> [Work to complete]: Each line that contains the string "tränare" counts once; report how many such lines appear in the data, as a number only.

Page-level text extractions:
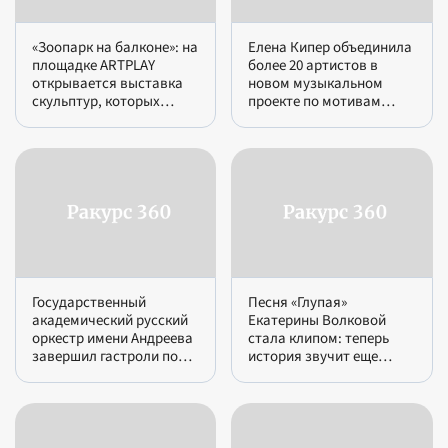
«Зоопарк на балконе»: на
Елена Кипер объединила
площадке ARTPLAY
более 20 артистов в
открывается выставка
новом музыкальном
скульптур, которых
проекте по мотивам
можно трогать,
русских сказок
обнимать и купить
Государственный
Песня «Глупая»
академический русский
Екатерины Волковой
оркестр имени Андреева
стала клипом: теперь
завершил гастроли по
история звучит еще
Поволжью
тяжелее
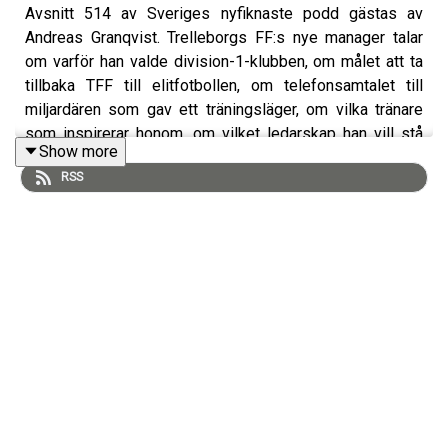
Avsnitt 514 av Sveriges nyfiknaste podd gästas av
Andreas Granqvist. Trelleborgs FF:s nye manager talar
om varför han valde division-1-klubben, om målet att ta
tillbaka TFF till elitfotbollen, om telefonsamtalet till
miljardären som gav ett träningsläger, om vilka tränare
som inspirerar honom, om vilket ledarskap han vill stå
Show more
för, om tränarna vars metoder snarare skrämt, om
RSS
fotbollen han vill spela, om den höga målsättningen som
tränare och om drömmen att bli förbundskapten en gång i
framtiden.
Dessutom berättar Granqvist om den tuffa skilsmässan
från HIF, om första besöket på Olympia sedan han fick
sparken, om tron på klubbens vägval nu, om att skånsk
herrfotboll underpresterar, om att svensk fotboll gått i
från vad man varit, om att “Granen” inte hade kunnat spela
JDT:s försvarsspel, om förklaringen till Potters VM-
framgång och om vad som måste sitta för att Sverige
ska lyckas i VM.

> [Result]: 2